South Tahoe budgets improved, but challenges remain
Five-year budget forecasts showing millions of dollars in general fund deficits are a thing of the past for South Lake Tahoe, but the city is operating on tight margins and still faces major financial challenges.
Chief among them, according to city officials reviewing budget projections this week, are unsustainable health insurance costs, including the cost of providing health insurance for some city retirees and their families, and the challenge of finding ways to grow the local economy.
Several years ago, South Lake Tahoe faced projected annual deficits ranging from $3 million to $5 million. Officials addressed those grim projections in large part by cutting almost one-third of the city workforce, City Manager Nancy Kerry said.

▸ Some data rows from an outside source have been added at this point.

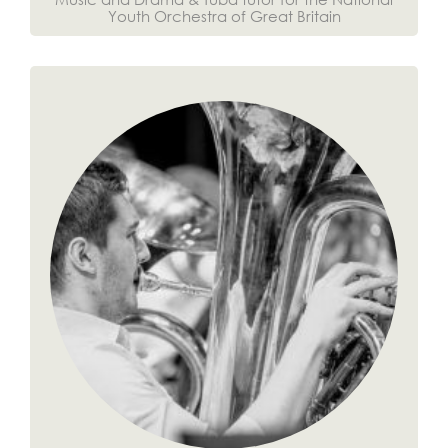
Youth Orchestra of Great Britain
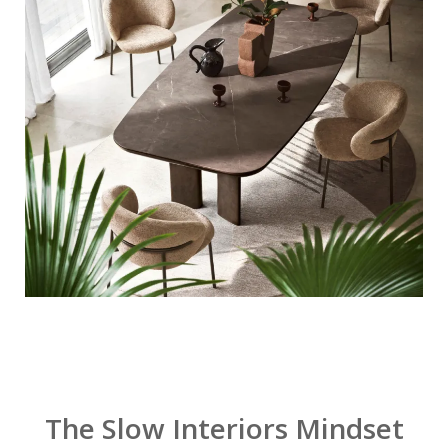
The Slow Interiors Mindset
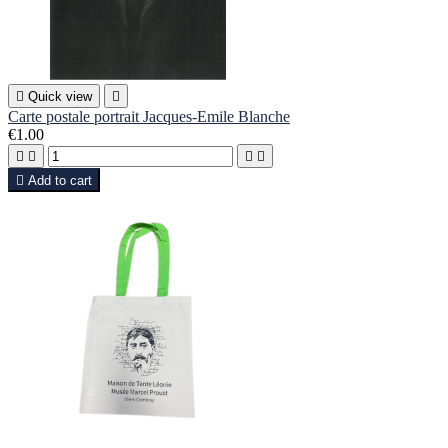

Quick view

Carte postale portrait Jacques-Emile Blanche
€1.00





Add to cart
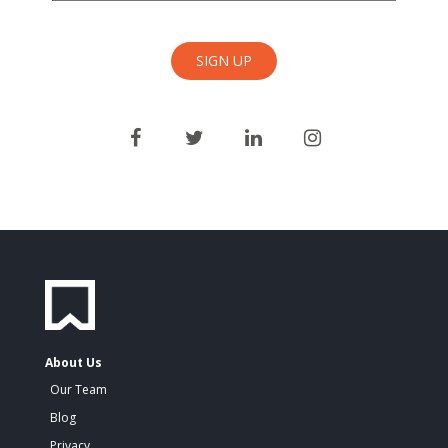
About Us
Our Team
Blog
Privacy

Budget projections now show the city’s roughly $32 million general fund to be mostly balanced, at least with no raises on the horizon for city employees and modest 1 to 2 percent growth forecast for property, sales and tourist lodging taxes. The general fund pays for core operations such as police and fire and still faces small but growing annual deficits of about $226,000 starting in 2017.
City officials attribute the deficits to higher than expected growth in CalPERS contributions; new debt service for projects such as Harrison Avenue and the Linear Park; and the loss of about $200,000 per year in revenue from a paid parking program voters opted to scrap in June’s primary election.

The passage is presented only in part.